Adapting Word Prediction to Subject Matter without Topic-Labeled Data

Keith Trnka · 2008 · Proceedings of the 10th International ACM SIGACCESS Conference on Computers and Accessibility (Assets '08) · doi:10.1145/1414471.1414556

Summary

This paper proposes a method for adapting word prediction systems to the current topic of discourse without requiring human-labeled topic categories in the training data. Word prediction is a key feature of Augmentative and Alternative Communication (AAC) devices, where it reduces the effort of producing text by predicting desired words and allowing users to select them with fewer keystrokes. Standard prediction systems use n-gram language models trained on text corpora, but these models are best suited for the predominant topics in their training data and perform poorly when the user writes about different subjects — for example, a model trained on school textbooks may predict well for academic topics but fail for home conversations.

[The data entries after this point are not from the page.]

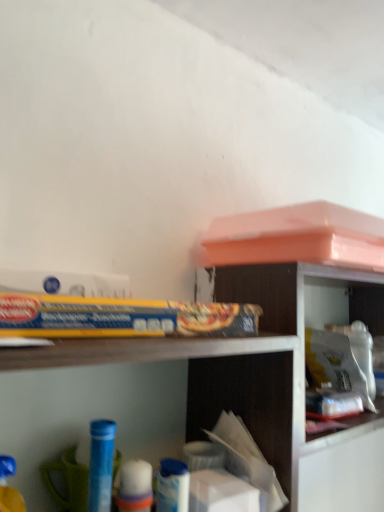 The image size is (384, 512). Describe the element at coordinates (101, 465) in the screenshot. I see `blue plastic tube at lower left, positioned as the 2th toy in front-to-back order` at that location.

Locate an element on the screen. The image size is (384, 512). wooden shelf at upper center is located at coordinates (266, 379).

Is point (11, 457) closer to viewer compared to point (100, 469)?

No.

In the image, is blue plastic toy at lower left, which is the 1th toy in left-to-right order, on the left side or the right side of blue plastic tube at lower left, which ranks as the 1th toy in back-to-front order?

In the image, blue plastic toy at lower left, which is the 1th toy in left-to-right order, appears on the left side of blue plastic tube at lower left, which ranks as the 1th toy in back-to-front order.

Does blue plastic toy at lower left, which appears as the 1th toy when viewed from the front, have a larger size compared to blue plastic tube at lower left, positioned as the 2th toy in front-to-back order?

No.

From the image's perspective, is blue plastic toy at lower left, positioned as the 2th toy in back-to-front order, under blue plastic tube at lower left, which ranks as the 1th toy in back-to-front order?

No, from the image's perspective, blue plastic toy at lower left, positioned as the 2th toy in back-to-front order, is not below blue plastic tube at lower left, which ranks as the 1th toy in back-to-front order.

Find the location of a particular element. This screenshot has height=512, width=384. the 2nd toy to the left of the white plastic container at upper right, starting your count from the anchor is located at coordinates (9, 487).

Is white plastic container at upper right surrounded by blue plastic toy at lower left, which is the 1th toy in left-to-right order?

Definitely not — white plastic container at upper right is not inside blue plastic toy at lower left, which is the 1th toy in left-to-right order.

From the image's perspective, which is below, blue plastic toy at lower left, which is the 1th toy in left-to-right order, or white plastic container at upper right?

blue plastic toy at lower left, which is the 1th toy in left-to-right order, appears lower in the image.

Considering the positions of objects blue plastic toy at lower left, which is the 1th toy in left-to-right order, and white plastic container at upper right in the image provided, who is more to the left, blue plastic toy at lower left, which is the 1th toy in left-to-right order, or white plastic container at upper right?

Positioned to the left is blue plastic toy at lower left, which is the 1th toy in left-to-right order.

Considering the relative positions of wooden shelf at upper center and wooden bookshelf at upper right in the image provided, is wooden shelf at upper center to the left of wooden bookshelf at upper right from the viewer's perspective?

Yes.

Is the position of wooden shelf at upper center more distant than that of wooden bookshelf at upper right?

No, the depth of wooden shelf at upper center is less than that of wooden bookshelf at upper right.

Is wooden shelf at upper center far from wooden bookshelf at upper right?

That's not correct — wooden shelf at upper center is a little close to wooden bookshelf at upper right.

Is wooden shelf at upper center thinner than wooden bookshelf at upper right?

No.

Locate an element on the screen. This screenshot has height=512, width=384. cabinet above the blue plastic toy at lower left, positioned as the 2th toy in back-to-front order (from a real-world perspective) is located at coordinates (325, 294).

Which is nearer, (300, 386) or (18, 490)?

Point (300, 386) is positioned farther from the camera compared to point (18, 490).

Is white plastic container at upper right next to blue plastic toy at lower left, the second toy positioned from the right?

white plastic container at upper right and blue plastic toy at lower left, the second toy positioned from the right, are not in contact.

Considering the relative sizes of white plastic container at upper right and blue plastic toy at lower left, which appears as the 1th toy when viewed from the front, in the image provided, is white plastic container at upper right thinner than blue plastic toy at lower left, which appears as the 1th toy when viewed from the front,?

No, white plastic container at upper right is not thinner than blue plastic toy at lower left, which appears as the 1th toy when viewed from the front.

Looking at this image, is wooden shelf at upper center taller than blue plastic toy at lower left, which appears as the 1th toy when viewed from the front?

Yes, wooden shelf at upper center is taller than blue plastic toy at lower left, which appears as the 1th toy when viewed from the front.

In the scene shown: Is wooden shelf at upper center wider than blue plastic toy at lower left, which appears as the 1th toy when viewed from the front?

Yes.

Is wooden shelf at upper center smaller than blue plastic toy at lower left, which is the 1th toy in left-to-right order?

Incorrect, wooden shelf at upper center is not smaller in size than blue plastic toy at lower left, which is the 1th toy in left-to-right order.

What's the angular difference between blue plastic tube at lower left, which ranks as the 1th toy in back-to-front order, and blue plastic toy at lower left, positioned as the 2th toy in back-to-front order,'s facing directions?

0.00285 degrees separate the facing orientations of blue plastic tube at lower left, which ranks as the 1th toy in back-to-front order, and blue plastic toy at lower left, positioned as the 2th toy in back-to-front order.

This screenshot has width=384, height=512. In the image, there is a blue plastic tube at lower left, which ranks as the 1th toy in back-to-front order. What are the coordinates of `toy above it (from the image's perspective)` in the screenshot? It's located at (9, 487).

From a real-world perspective, is blue plastic tube at lower left, positioned as the 2th toy in front-to-back order, positioned above or below blue plastic toy at lower left, the second toy positioned from the right?

In terms of real-world spatial position, blue plastic tube at lower left, positioned as the 2th toy in front-to-back order, is above blue plastic toy at lower left, the second toy positioned from the right.

Based on the photo, who is bigger, blue plastic tube at lower left, which is counted as the 2th toy, starting from the left, or blue plastic toy at lower left, positioned as the 2th toy in back-to-front order?

blue plastic tube at lower left, which is counted as the 2th toy, starting from the left, is bigger.

Does blue plastic tube at lower left, which is counted as the 1th toy, starting from the right, have a smaller size compared to wooden bookshelf at upper right?

Correct, blue plastic tube at lower left, which is counted as the 1th toy, starting from the right, occupies less space than wooden bookshelf at upper right.

Is point (104, 426) more distant than point (356, 280)?

No, it is in front of (356, 280).

Considering the sizes of objects blue plastic tube at lower left, positioned as the 2th toy in front-to-back order, and wooden bookshelf at upper right in the image provided, who is wider, blue plastic tube at lower left, positioned as the 2th toy in front-to-back order, or wooden bookshelf at upper right?

wooden bookshelf at upper right.

Locate an element on the screen. toy on the left of the blue plastic tube at lower left, which is counted as the 2th toy, starting from the left is located at coordinates (9, 487).

Locate an element on the screen. Image resolution: width=384 pixels, height=512 pixels. cabinet above the blue plastic toy at lower left, which is the 1th toy in left-to-right order (from the image's perspective) is located at coordinates (325, 294).

Considering their positions, is wooden bookshelf at upper right positioned further to white plastic container at upper right than wooden shelf at upper center?

wooden shelf at upper center.

Looking at the image, which one is located further to blue plastic tube at lower left, positioned as the 2th toy in front-to-back order, wooden shelf at upper center or wooden bookshelf at upper right?

wooden bookshelf at upper right is positioned further to the anchor blue plastic tube at lower left, positioned as the 2th toy in front-to-back order.

When comparing their distances from white plastic container at upper right, does blue plastic toy at lower left, which is the 1th toy in left-to-right order, or wooden bookshelf at upper right seem closer?

wooden bookshelf at upper right is closer to white plastic container at upper right.

Based on their spatial positions, is wooden bookshelf at upper right or blue plastic toy at lower left, positioned as the 2th toy in back-to-front order, further from white plastic container at upper right?

The object further to white plastic container at upper right is blue plastic toy at lower left, positioned as the 2th toy in back-to-front order.

Estimate the real-world distances between objects in this image. Which object is closer to blue plastic toy at lower left, which appears as the 1th toy when viewed from the front, wooden bookshelf at upper right or wooden shelf at upper center?

wooden shelf at upper center.

Based on their spatial positions, is white plastic container at upper right or wooden bookshelf at upper right further from blue plastic tube at lower left, positioned as the 2th toy in front-to-back order?

white plastic container at upper right.

Estimate the real-world distances between objects in this image. Which object is further from wooden bookshelf at upper right, blue plastic tube at lower left, which is counted as the 2th toy, starting from the left, or wooden shelf at upper center?

blue plastic tube at lower left, which is counted as the 2th toy, starting from the left.

Based on their spatial positions, is wooden shelf at upper center or blue plastic tube at lower left, which ranks as the 1th toy in back-to-front order, closer to blue plastic toy at lower left, which appears as the 1th toy when viewed from the front?

blue plastic tube at lower left, which ranks as the 1th toy in back-to-front order, is closer to blue plastic toy at lower left, which appears as the 1th toy when viewed from the front.

This screenshot has width=384, height=512. What are the coordinates of `toy between blue plastic toy at lower left, positioned as the 2th toy in back-to-front order, and wooden bookshelf at upper right from left to right` in the screenshot? It's located at (101, 465).

Find the location of a particular element. This screenshot has height=512, width=384. shelf situated between blue plastic tube at lower left, which is counted as the 1th toy, starting from the right, and white plastic container at upper right from left to right is located at coordinates (266, 379).

This screenshot has height=512, width=384. Identify the location of shelf between blue plastic toy at lower left, which appears as the 1th toy when viewed from the front, and white plastic container at upper right. [x=266, y=379].

This screenshot has height=512, width=384. I want to click on toy located between wooden shelf at upper center and blue plastic tube at lower left, which ranks as the 1th toy in back-to-front order, in the depth direction, so click(9, 487). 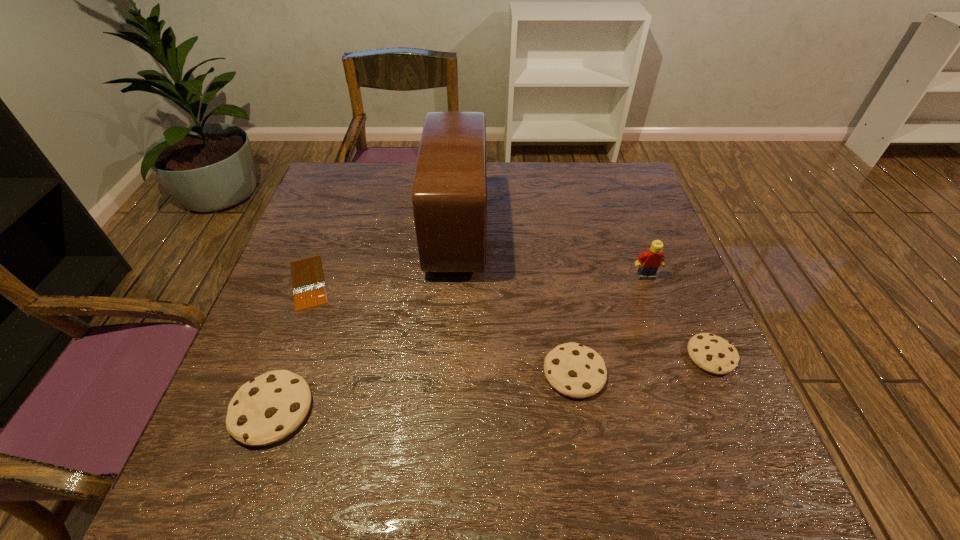 You are a GUI agent. You are given a task and a screenshot of the screen. Output one action in this format:
    pyautogui.click(x=<x>, y=<y>)
    Task: Click on the vacant region located on the right of the tallest cookie
    
    Given the screenshot: What is the action you would take?
    pyautogui.click(x=396, y=410)

I want to click on vacant space located 0.100m on the back of the second shortest cookie, so click(564, 310).

At what (x,y) coordinates should I click in order to perform the action: click on free space located on the back of the shortest cookie. Please return your answer as a coordinate pair (x, y). Looking at the image, I should click on (664, 246).

I want to click on vacant space located on the front-facing side of the radio receiver, so pyautogui.click(x=555, y=230).

Identify the location of blank space located on the front-facing side of the Lego. This screenshot has width=960, height=540. (692, 405).

Locate an element on the screen. The image size is (960, 540). vacant space located 0.210m on the right of the shortest object is located at coordinates (421, 282).

I want to click on object at the far edge, so click(449, 197).

Identify the location of cookie located in the left edge section of the desktop. (268, 408).

Locate an element on the screen. chocolate bar positioned at the left edge is located at coordinates (308, 283).

You are a GUI agent. You are given a task and a screenshot of the screen. Output one action in this format:
    pyautogui.click(x=<x>, y=<y>)
    Task: Click on the cookie that is at the right edge
    The image size is (960, 540).
    Given the screenshot: What is the action you would take?
    pyautogui.click(x=713, y=354) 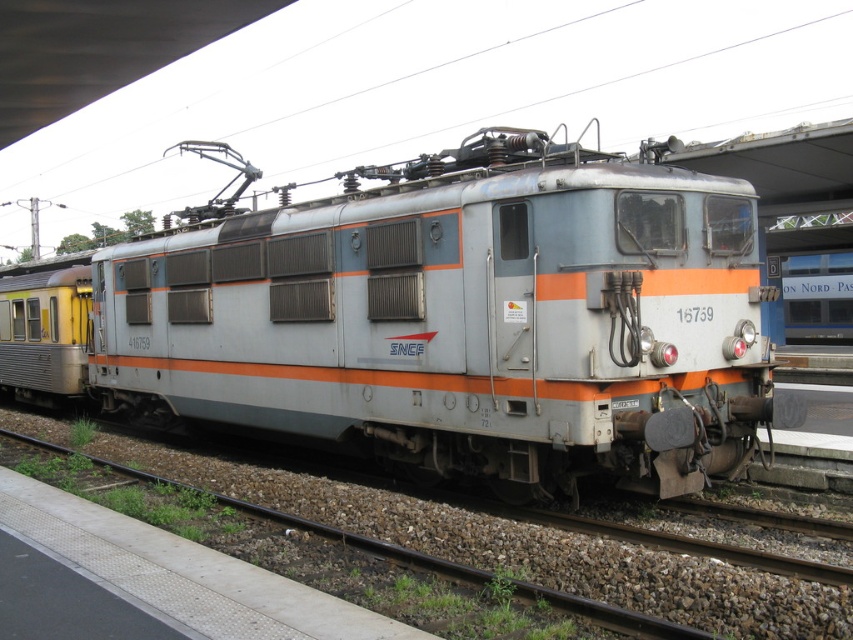 From the picture: Does matte silver train at center have a lesser height compared to silver metallic train at center?

No.

Which of these two, matte silver train at center or silver metallic train at center, stands shorter?

With less height is silver metallic train at center.

Which is in front, point (717, 358) or point (825, 330)?

Positioned in front is point (717, 358).

At what (x,y) coordinates should I click in order to perform the action: click on matte silver train at center. Please return your answer as a coordinate pair (x, y). Looking at the image, I should click on (463, 316).

Which is more to the right, yellow matte train car at left or silver metallic train at center?

Positioned to the right is silver metallic train at center.

Does yellow matte train car at left have a greater height compared to silver metallic train at center?

Yes, yellow matte train car at left is taller than silver metallic train at center.

Is point (88, 326) positioned before point (799, 314)?

Yes.

At what (x,y) coordinates should I click in order to perform the action: click on yellow matte train car at left. Please return your answer as a coordinate pair (x, y). The height and width of the screenshot is (640, 853). Looking at the image, I should click on 45,333.

This screenshot has width=853, height=640. What do you see at coordinates (463, 316) in the screenshot?
I see `matte silver train at center` at bounding box center [463, 316].

Between matte silver train at center and yellow matte train car at left, which one is positioned lower?

Positioned lower is yellow matte train car at left.

Measure the distance between point (494, 362) and camera.

The distance of point (494, 362) from camera is 7.61 meters.

I want to click on matte silver train at center, so click(463, 316). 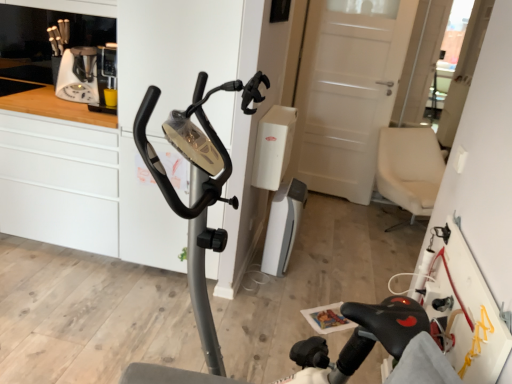 Question: Is white plastic coffee machine at upper left at the left side of white glossy dresser at center?

Choices:
 (A) yes
 (B) no

Answer: (A)

Question: From a real-world perspective, is white plastic coffee machine at upper left over white glossy dresser at center?

Choices:
 (A) no
 (B) yes

Answer: (B)

Question: Is the depth of white plastic coffee machine at upper left greater than that of white glossy dresser at center?

Choices:
 (A) yes
 (B) no

Answer: (A)

Question: Is white plastic coffee machine at upper left wider than white glossy dresser at center?

Choices:
 (A) yes
 (B) no

Answer: (B)

Question: From the image's perspective, is white plastic coffee machine at upper left above white glossy dresser at center?

Choices:
 (A) yes
 (B) no

Answer: (A)

Question: In terms of height, does white plastic vacuum cleaner at center look taller or shorter compared to white plastic coffee machine at upper left?

Choices:
 (A) tall
 (B) short

Answer: (A)

Question: Relative to white plastic coffee machine at upper left, is white plastic vacuum cleaner at center in front or behind?

Choices:
 (A) front
 (B) behind

Answer: (B)

Question: Is white plastic vacuum cleaner at center spatially inside white plastic coffee machine at upper left, or outside of it?

Choices:
 (A) outside
 (B) inside

Answer: (A)

Question: Is point (305, 193) positioned closer to the camera than point (71, 87)?

Choices:
 (A) farther
 (B) closer

Answer: (A)

Question: Do you think white glossy dresser at center is within metallic gray stationary bicycle at center, or outside of it?

Choices:
 (A) inside
 (B) outside

Answer: (B)

Question: Looking at the image, does white glossy dresser at center seem bigger or smaller compared to metallic gray stationary bicycle at center?

Choices:
 (A) small
 (B) big

Answer: (B)

Question: Considering the positions of white glossy dresser at center and metallic gray stationary bicycle at center in the image, is white glossy dresser at center wider or thinner than metallic gray stationary bicycle at center?

Choices:
 (A) wide
 (B) thin

Answer: (B)

Question: Considering the positions of point coord(180,82) and point coord(155,370), is point coord(180,82) closer or farther from the camera than point coord(155,370)?

Choices:
 (A) closer
 (B) farther

Answer: (B)

Question: Does point click(282, 188) appear closer or farther from the camera than point click(188, 249)?

Choices:
 (A) closer
 (B) farther

Answer: (B)

Question: Is white plastic vacuum cleaner at center in front of or behind metallic gray stationary bicycle at center in the image?

Choices:
 (A) front
 (B) behind

Answer: (B) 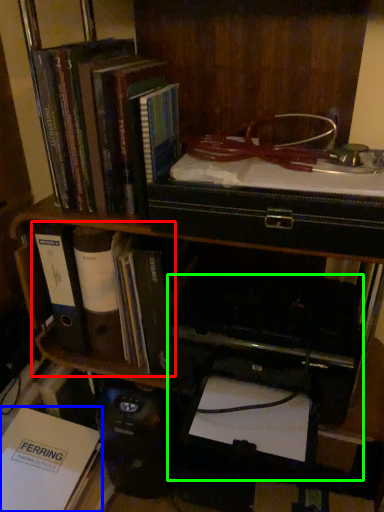 Question: Which object is positioned closest to book (highlighted by a red box)? Select from book (highlighted by a blue box) and printer (highlighted by a green box).

Choices:
 (A) book
 (B) printer

Answer: (B) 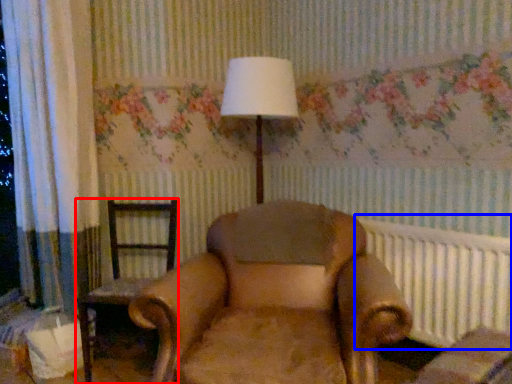 Question: Among these objects, which one is nearest to the camera, chair (highlighted by a red box) or radiator (highlighted by a blue box)?

Choices:
 (A) chair
 (B) radiator

Answer: (B) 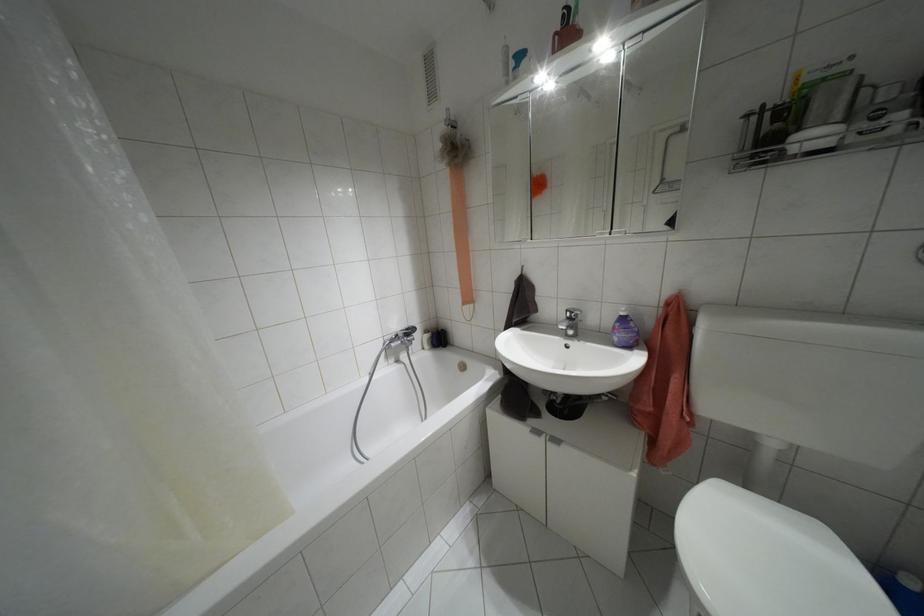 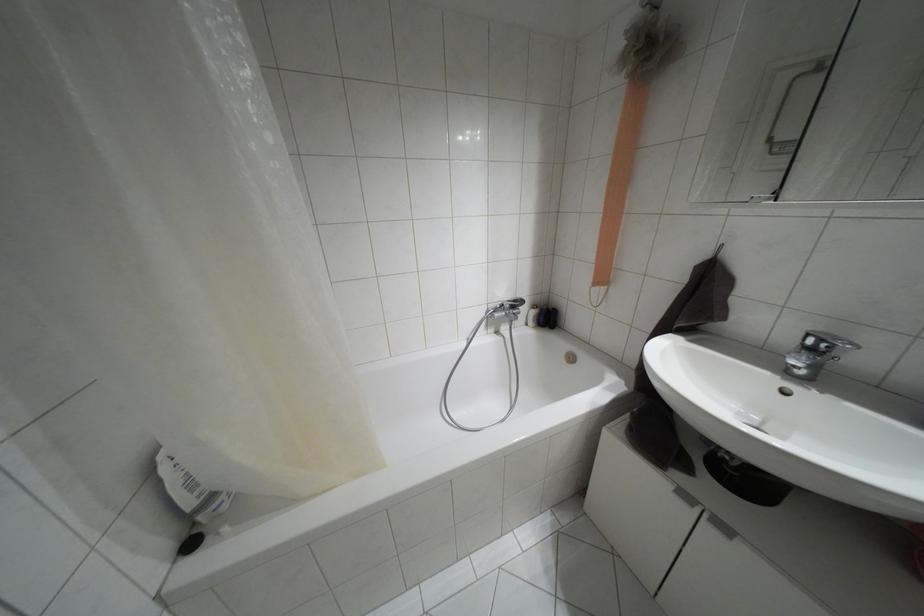 Where in the second image is the point corresponding to point (565, 310) from the first image?

(808, 334) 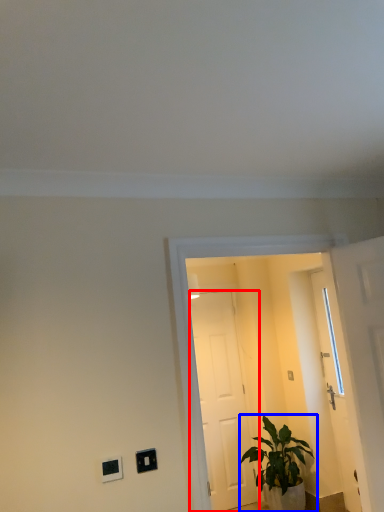 Question: Which point is closer to the camera, door (highlighted by a red box) or houseplant (highlighted by a blue box)?

Choices:
 (A) door
 (B) houseplant

Answer: (B) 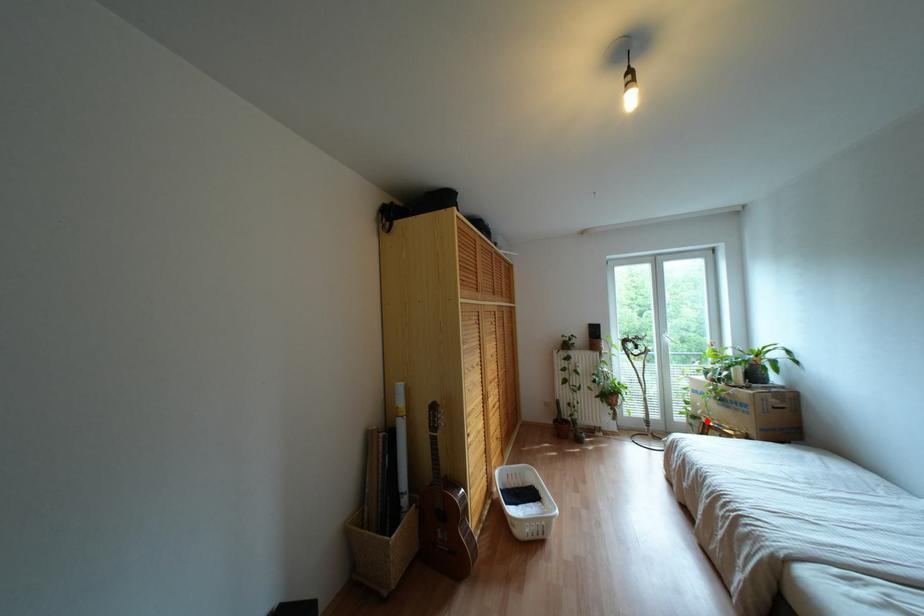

Previous approaches to topic adaptation required manually labeling training texts by topic, which is labor-intensive and limits the text collections that can be used. The author's approach treats each document in the training corpus as its own topic, computing a similarity score between the current text being typed and each training document. The language model then weights predictions from documents most similar to the current context more heavily, using a trigram model adapted through normalized similarity scores.

Key findings

In-domain evaluation (training and testing on the same corpus) showed that document-based topic modeling improved keystroke savings on all corpora compared to a baseline trigram model, though the improvement was statistically significant only on Callhome. On the Switchboard corpus, the document-topic approach achieved 61.42% keystroke savings compared to 60.35% for the baseline trigram — comparable to the 61.48% achieved by human-annotated topics in prior work. The more realistic mixed-domain evaluation (adding texts from all corpora into training) showed statistically significant improvements across all corpora. The best mixed-domain results appeared on Switchboard (61.17% keystroke savings, +1.37% improvement), demonstrating the model's ability to focus on the most relevant training documents while leveraging all available data. Testing also included a small collection of AAC user emails, where the method improved keystroke savings from 48.92% to 49.35%. The approach requires only a collection of documents — no topic labels — making it applicable to any unlabeled text corpus.

Relevance

This work addresses a practical challenge in AAC technology: word prediction systems that offer contextually inappropriate suggestions slow down communication rather than speeding it up. For AAC users who already face significant communication rate barriers, every percentage point of keystroke savings translates to meaningful gains in conversation speed and reduced fatigue. The document-as-topic approach is particularly valuable because it removes the need for manual topic labeling, allowing AAC systems to adapt using whatever text collections are available — including the user's own prior writing. This anticipates the personalization capabilities that modern predictive text systems now offer. For accessibility practitioners and AAC developers, the findings reinforce that topic-aware language modeling is achievable without expensive human annotation, lowering the barrier to building better-adapted prediction systems for diverse communication contexts.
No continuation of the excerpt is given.